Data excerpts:
---*---
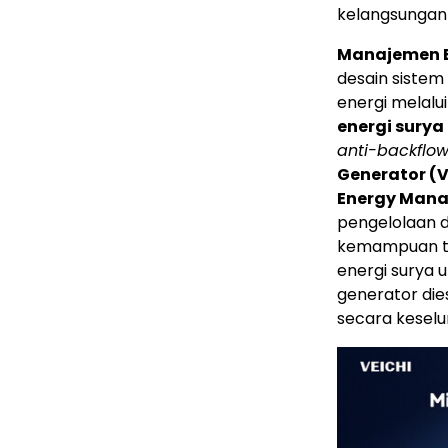
kelangsungan 
Manajemen E
desain siste
energi melalui
energi sury
anti-backflow
Generator (
Energy Man
pengelolaan d
kemampuan te
energi surya 
generator die
secara keselu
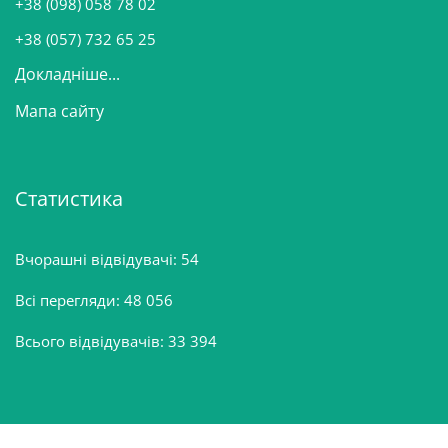
+38 (098) 058 78 02
н
+38 (057) 732 65 25
Докладніше...
Мапа сайту
Статистика
Вчорашні відвідувачі:
54
Всі перегляди:
48 056
Всього відвідувачів:
33 394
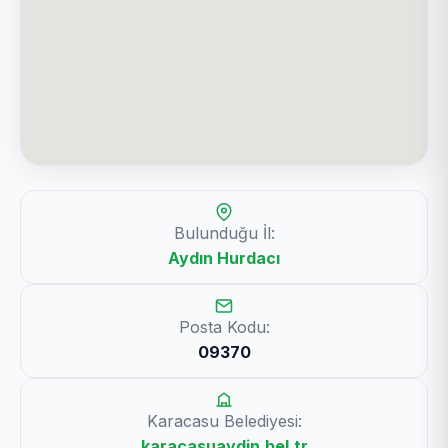
Bulunduğu İl:
Aydın Hurdacı
Posta Kodu:
09370
Karacasu Belediyesi:
karacasuaydin.bel.tr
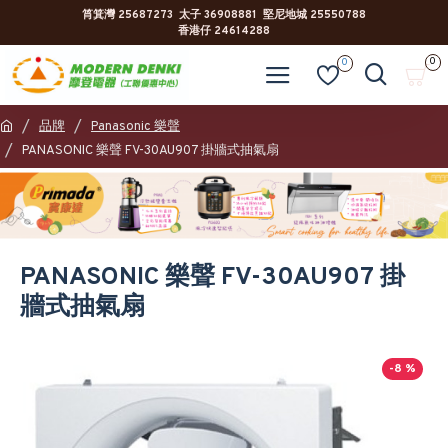
筲箕灣 25687273 太子 36908881 堅尼地城 25550788
香港仔 24614288
0
0
品牌
Panasonic 樂聲
PANASONIC 樂聲 FV-30AU907 掛牆式抽氣扇
PANASONIC 樂聲 FV-30AU907 掛
牆式抽氣扇
-8 %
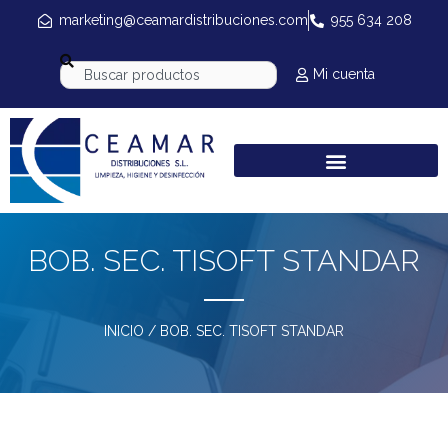
marketing@ceamardistribuciones.com
955 634 208
Mi cuenta
BOB. SEC. TISOFT STANDAR
INICIO
/ BOB. SEC. TISOFT STANDAR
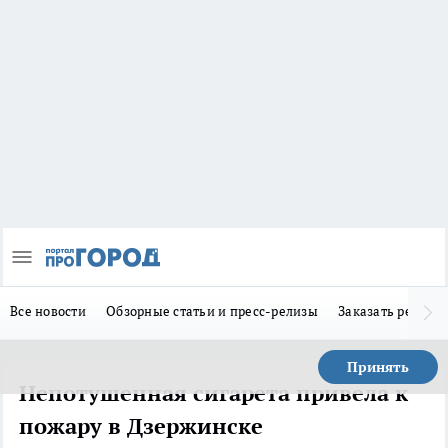
Все новости
Обзорные статьи и пресс-релизы
Заказать реклам
Принять
Непотушенная сигарета привела к
пожару в Дзержинске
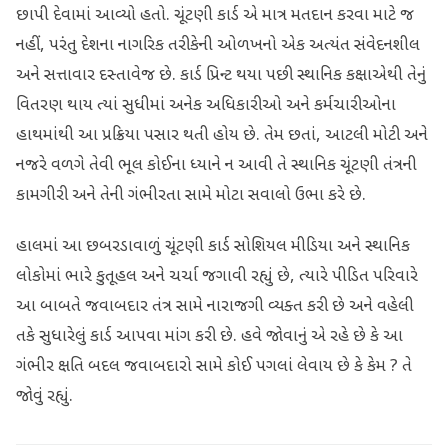
છાપી દેવામાં આવ્યો હતો. ​ચૂંટણી કાર્ડ એ માત્ર મતદાન કરવા માટે જ
નહીં, પરંતુ દેશના નાગરિક તરીકેની ઓળખનો એક અત્યંત સંવેદનશીલ
અને સત્તાવાર દસ્તાવેજ છે. કાર્ડ પ્રિન્ટ થયા પછી સ્થાનિક કક્ષાએથી તેનું
વિતરણ થાય ત્યાં સુધીમાં અનેક અધિકારીઓ અને કર્મચારીઓના
હાથમાંથી આ પ્રક્રિયા પસાર થતી હોય છે. તેમ છતાં, આટલી મોટી અને
નજરે વળગે તેવી ભૂલ કોઈના ધ્યાને ન આવી તે સ્થાનિક ચૂંટણી તંત્રની
કામગીરી અને તેની ગંભીરતા સામે મોટા સવાલો ઉભા કરે છે.
​હાલમાં આ છબરડાવાળું ચૂંટણી કાર્ડ સોશિયલ મીડિયા અને સ્થાનિક
લોકોમાં ભારે કુતૂહલ અને ચર્ચા જગાવી રહ્યું છે, ત્યારે પીડિત પરિવારે
આ બાબતે જવાબદાર તંત્ર સામે નારાજગી વ્યક્ત કરી છે અને વહેલી
તકે સુધારેલું કાર્ડ આપવા માંગ કરી છે. હવે જોવાનું એ રહે છે કે આ
ગંભીર ક્ષતિ બદલ જવાબદારો સામે કોઈ પગલાં લેવાય છે કે કેમ ? તે
જોવું રહ્યું.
---*---
> Task description:
Where does the word "TISOFT" occur in the data? Copy every line that has it.

> Response box:
BOB. SEC. TISOFT STANDAR
/ BOB. SEC. TISOFT STANDAR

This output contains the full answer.